Harari manuscripts likewise contain, in addition of the Quran, a wealth of other material, both religious and secular. The latter includes legal, historic, and other material.
Many Ethiopian manuscripts, particularly those of the Christian tradition, are furthermore important in that their beginning or end pages were used to record details of marriages and marriage settlements, land deeds and sales, inventories of property, and other such-like interesting information.
A Quarter of a Million Manuscripts
Ethiopia is the repository of an immense number of manuscripts. Printing was introduced into the country only at the end of the last century, so many Ethiopian churches and monasteries still rely largely on volumes in parchment. The country, which is almost the size of Spain and France combined, contains a total of around 30,000 churches and monasteries, few of which possess less than a dozen manuscripts each. It would therefore seem safe to assume that the country must be the repository of at least a quarter or a third of a million manuscript volumes.
Many Ethiopian mosques likewise still rely on manuscript Qurans.
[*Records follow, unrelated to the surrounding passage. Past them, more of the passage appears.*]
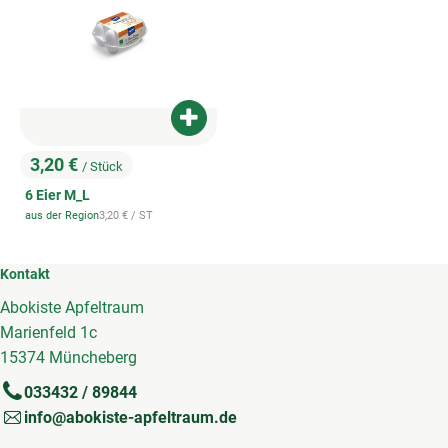
So geht's
Service
Produkt zum Warenkorb hinzufügen
Unsere regionalen Erzeuger
3,20 €
/ Stück
, Preis:
6 Eier M_L
, Referenzpreis:
aus der Region
3,20 €
/ ST
, Herkunft:
Kontakt
Abokiste Apfeltraum
Marienfeld 1c
15374 Müncheberg
033432 / 89844
info@abokiste-apfeltraum.de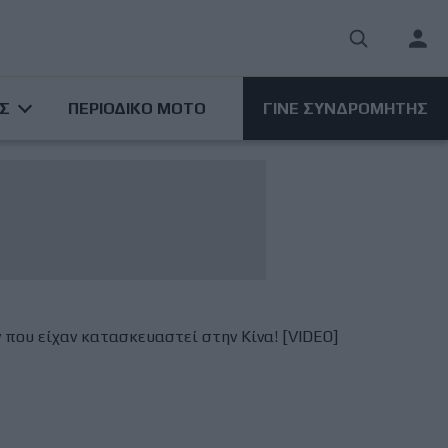
User
acco
ΑΣ
ΠΕΡΙΟΔΙΚΟ ΜΟΤΟ
ΓΙΝΕ ΣΥΝΔΡΟΜΗΤΗΣ
men
που είχαν κατασκευαστεί στην Κίνα! [VIDEO]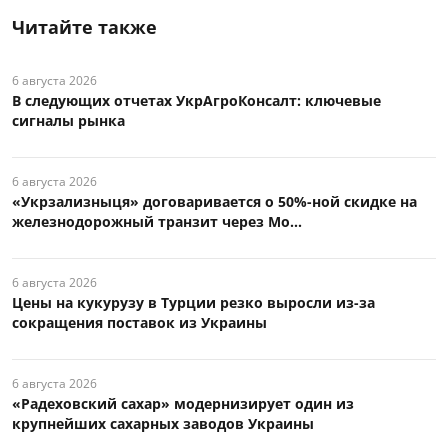
Читайте также
6 августа 2026
В следующих отчетах УкрАгроКонсалт: ключевые
сигналы рынка
6 августа 2026
«Укрзализныця» договаривается о 50%-ной скидке на
железнодорожный транзит через Мо...
6 августа 2026
Цены на кукурузу в Турции резко выросли из-за
сокращения поставок из Украины
6 августа 2026
«Радеховский сахар» модернизирует один из
крупнейших сахарных заводов Украины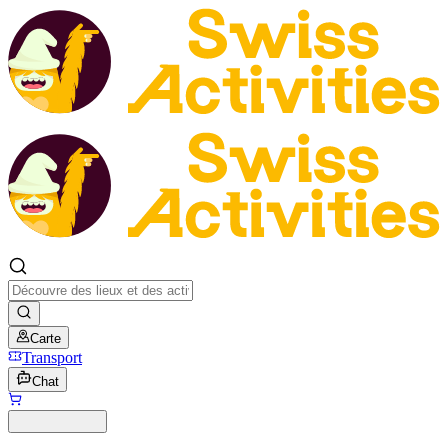
Carte
Transport
Chat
These, being for the most part written on paper, are considerably more fragile than Ethiopian Christian manuscripts, and therefore in even greater need of protection, and conservation.
To preserve Ethiopia’s important historical and cultural heritage an ambitious project for the microfilming of Ethiopian manuscripts was initiated in 1971. Based on a partnership between the Ethiopian Orthodox Church, the Ethiopian Government, later represented by its Ministry of Culture, and St John’s University in Collegeville, Minnesota, it led to the establishment, in 1973, of a Ethiopian Manuscript Microfilm Library, generally referred to by its initials, EMML.The last volume to be published to date, Volume X, has reached manuscript number 5,000, and there are many many more microfilms for which catalogues have still to be catalogued. It is, however, deplorable that actual microfilming by the EMML ceased some years ago, and the authorities concerned, as far as we are aware, do not seem to be giving the matter the serious attention it deserves.
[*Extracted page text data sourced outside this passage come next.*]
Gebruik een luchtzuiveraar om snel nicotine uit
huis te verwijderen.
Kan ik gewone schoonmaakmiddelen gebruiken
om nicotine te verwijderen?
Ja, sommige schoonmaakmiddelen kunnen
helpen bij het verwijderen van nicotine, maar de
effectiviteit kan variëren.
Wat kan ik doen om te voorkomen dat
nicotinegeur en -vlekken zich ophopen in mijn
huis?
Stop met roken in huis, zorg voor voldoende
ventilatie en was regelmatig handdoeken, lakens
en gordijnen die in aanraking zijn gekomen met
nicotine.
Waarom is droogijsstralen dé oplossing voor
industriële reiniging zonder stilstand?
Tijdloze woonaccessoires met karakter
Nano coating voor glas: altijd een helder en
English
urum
Microfilming, of Christian manuscripts, has also been carried out, on a smaller scale, by other institutions, most notably by UNESCO.
Such work, important as it is, is still far from complete. Manuscripts in many parts of the country have still not been microfilmed. Much has still to be done to record the country’s historical, cultural, and especially artistic, heritage. This is the more urgent in that the opening up of tourism has been followed by increasingly frequent illegal sales of works of art.
Wanted: The Microfilming of Islamic Manuscripts
The EMML and UNESCO projects have up to now been restricted entirely to the microfilming of Ethiopian Christian manuscripts. It is imperative, as I have urged in previous atticles in “Addis Tribune”, that microfilming be extended to Harari, and other Islamic manuscripts. Being written, as already noted, on paper, their life expectation is far less than that of Ethiopian parchment manuscripts. A project for the systematic microfilming of Harai , and other Muslim manuscripts, is therefore long overdue.
Urgently Needed: The Photographing of Church Paintings
Ethiopia’s increasing wealth, so charcteristic of recent years, has produced a new economic climate in which many communities are restoring, and hence repainting, their churches. This is of course a simple remedy for the destruction of much of the country’s artistic heritage.
It is accordingly important to embark on a systematic, and ambitious, programme for the photographing of church paintings, as well to re-activate, the microfilming of manuscripts.